With a few minor distractions around the edges, the Windfall ensemble is a really impressive collection of talent. Carol Zippel, Amy Hansmann and Bethany Ligocki play the eldest, middle and youngest Prozorov sisters. Zippel’s Olga appears considerably more advanced in age than the other two, which is a bit of a distraction from an otherwise satisfying center for the action of the play. Zippel makes for a very maternal older sister to Masha and Irina. Much of the more tragic end of the three sisters comes in the form of the feelings of middle sister Masha. Amy Hansmann is well-suited to the tragic emotional center of the story. Busying himself with quite a few different plots, Chekhov doesn’t give Masha much room to work with as far as rendering romantic feelings for battery commander Vershinin (Robert W.C. Kennedy,) but Hansmann does a really good job of fitting the entire lifespan of a love affair in between all of the rest of what’s going on.
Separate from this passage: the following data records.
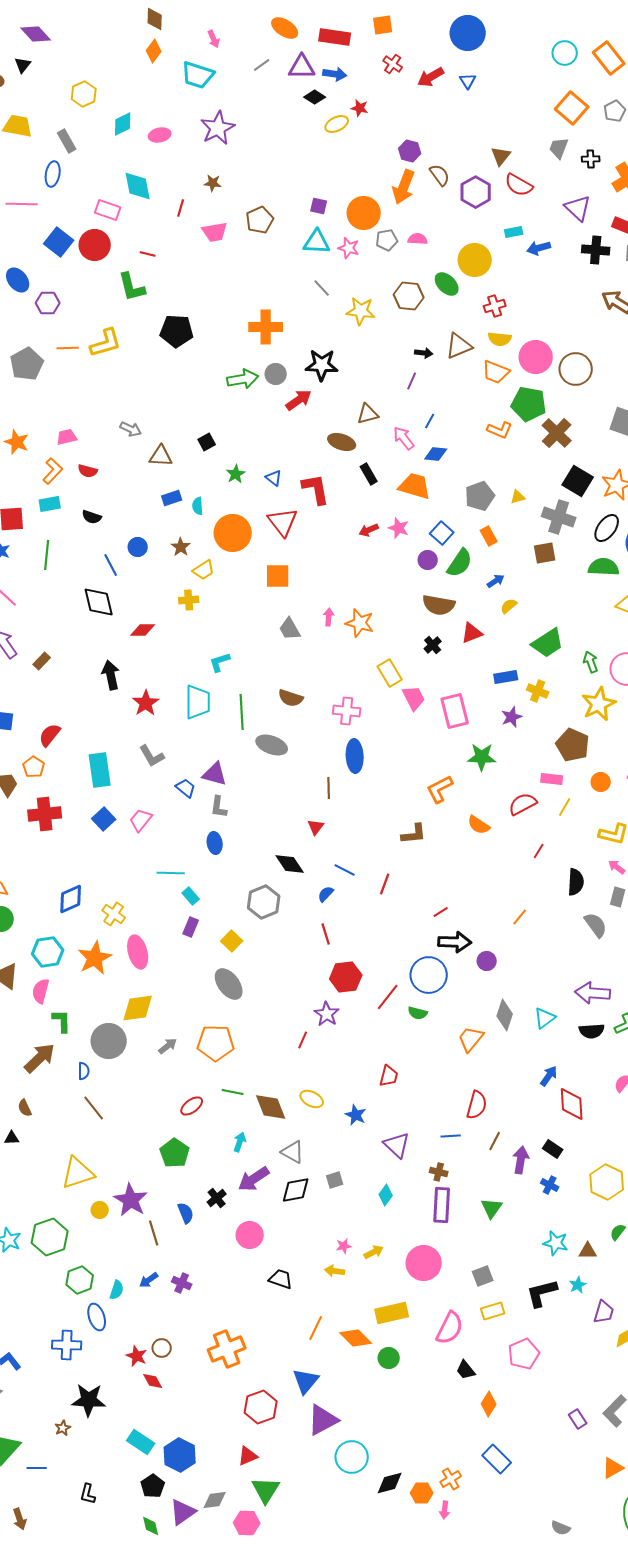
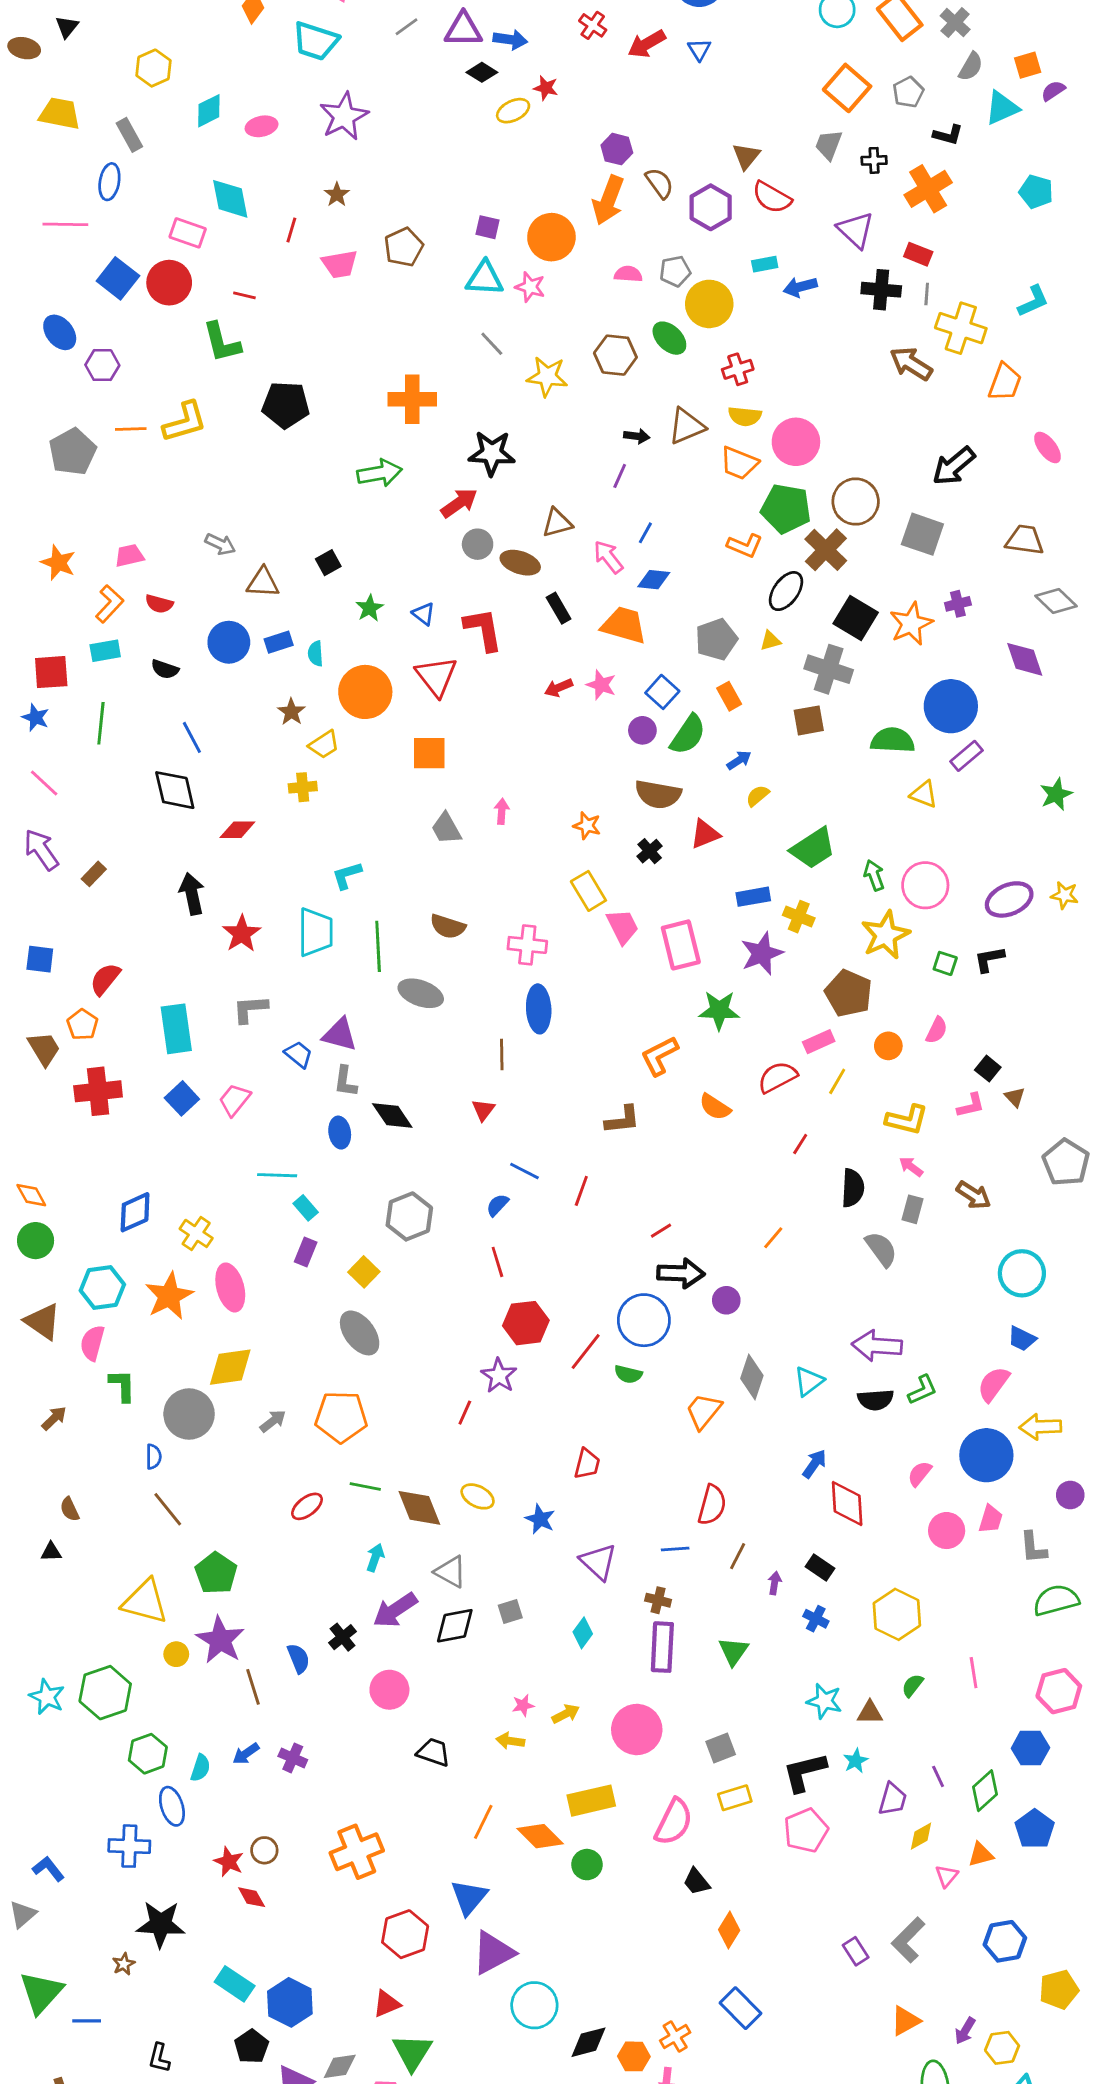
brown star: (213, 183) -> (337, 195), turned 30
gray pentagon: (387, 240) -> (675, 271), moved
brown circle: (576, 369) -> (856, 502), moved
gray circle: (276, 374) -> (478, 544), moved
black ellipse: (607, 528) -> (786, 591), moved
blue circle: (138, 547) -> (229, 642), moved, size x1.5
orange star: (360, 623) -> (587, 826), moved, size x0.7
purple star: (512, 717) -> (762, 953), size x1.4
gray L-shape: (152, 756) -> (250, 1009), turned 116
pink rectangle: (552, 779) -> (819, 1042), turned -30
black diamond: (290, 864) -> (392, 1116), moved
brown arrow: (40, 1058) -> (54, 1418), moved, size x0.6
green pentagon: (175, 1153) -> (216, 1573), moved
purple arrow: (521, 1160) -> (775, 1583), size x0.6
yellow triangle: (78, 1173) -> (145, 1602), turned 33
pink pentagon: (524, 1354) -> (806, 1830), moved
A suitably brilliant actor himself, Kennedy renders the complexity of his end of the love affair with a subtle complexity.
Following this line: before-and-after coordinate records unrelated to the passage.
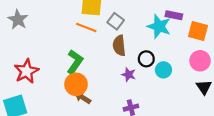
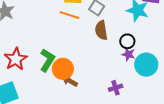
green L-shape: (75, 62) -> (47, 60), moved
cyan circle: (163, 70) -> (146, 65), moved, size x1.5
purple star: (129, 75) -> (128, 54), moved

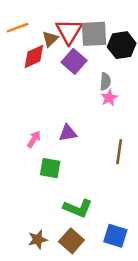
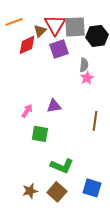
purple square: (74, 61) -> (59, 49), turned 30

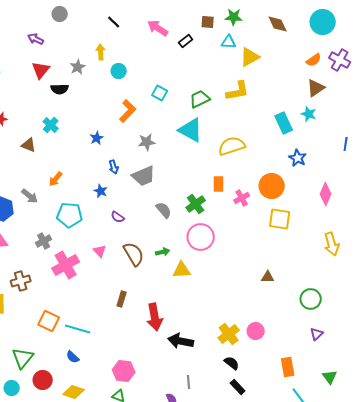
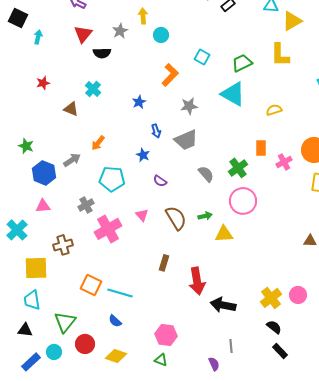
yellow L-shape: (238, 91) -> (280, 55), turned 100
yellow semicircle: (232, 146) -> (274, 110), size x0.6
gray arrow: (30, 196) -> (72, 160), turned -72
Much of what Chekhov is delivering here is, of course, a comic critique of the wealthy. Much of this manifests itself in the performance of Bethany Ligocki as youngest sister Irina. Completely free of ironic tone, Ligocki speaks of a deep yearning to work. She’s positively bursting with energy and desperately wants to join the working class. In the wrong hands, the comedy of this could’ve overpowered much of the rest of what’s going on onstage. Thankfully, Ligocki manages a very earnest performance that adds a bit of perspective to the rest of what’s going on. In four acts, we  see her identity evolve with respect to her feelings for life, passion and labor.

The  darker end of the class comedy comes out in the performance of Liz Mistele in the role of Natasha—wife of the three sisters’ brother (played by Ken Williams with remarkable gravitas.) Natasha enters the story as a nervous, socially awkward woman. By the end of the play, we see her personality change dramatically.  Mistele executes this transformation brilliantly. As always, her body language is as crucial to the success of her performance as is her delivery of the dialogue. At one point, Hansmann’s Masha makes joking reference to Natasha walking as though she had set fire to the block. It’s a line delivered right after Mistele had crossed the stage. Mistele’s performance has the kind of intensity that brings life to a line like that.

The rest of the cast assembled here features a lot of interesting performances. Notably impressive among them are Tom Dillon and Thomas Rosenthal as Tuzenbach and Solyony, respectively. Dillon’s casual sense of authority as the lieutenant creates an interesting dynamic with Rosenthal’s memorably heated performance as a feisty captain with serious anger management issues. The dynamic there has a huge effect on the rest of the story, but Director Maureen Kilmurry does such a good job of moving around all of Chekhov’s plot elements that it all mixes together that no one element of the play every feels overpoweringly dramatic. It’s all very natural.

Windfall Theatre’s production of Three Sisters runs through February 27th at Village Church Arts on 130 East Juneau Avenue.